→ About this exercise
Your copy must hold all of the data below, unchanged and without images.

→ Input data

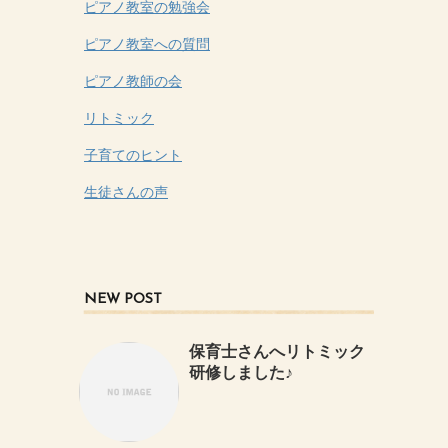
ピアノ教室の勉強会
ピアノ教室への質問
ピアノ教師の会
リトミック
子育てのヒント
生徒さんの声
NEW POST
保育士さんへリトミック
研修しました♪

→ Result for this exercise
ピアノ教室の勉強会
ピアノ教室への質問
ピアノ教師の会
リトミック
子育てのヒント
生徒さんの声
NEW POST
保育士さんへリトミック
研修しました♪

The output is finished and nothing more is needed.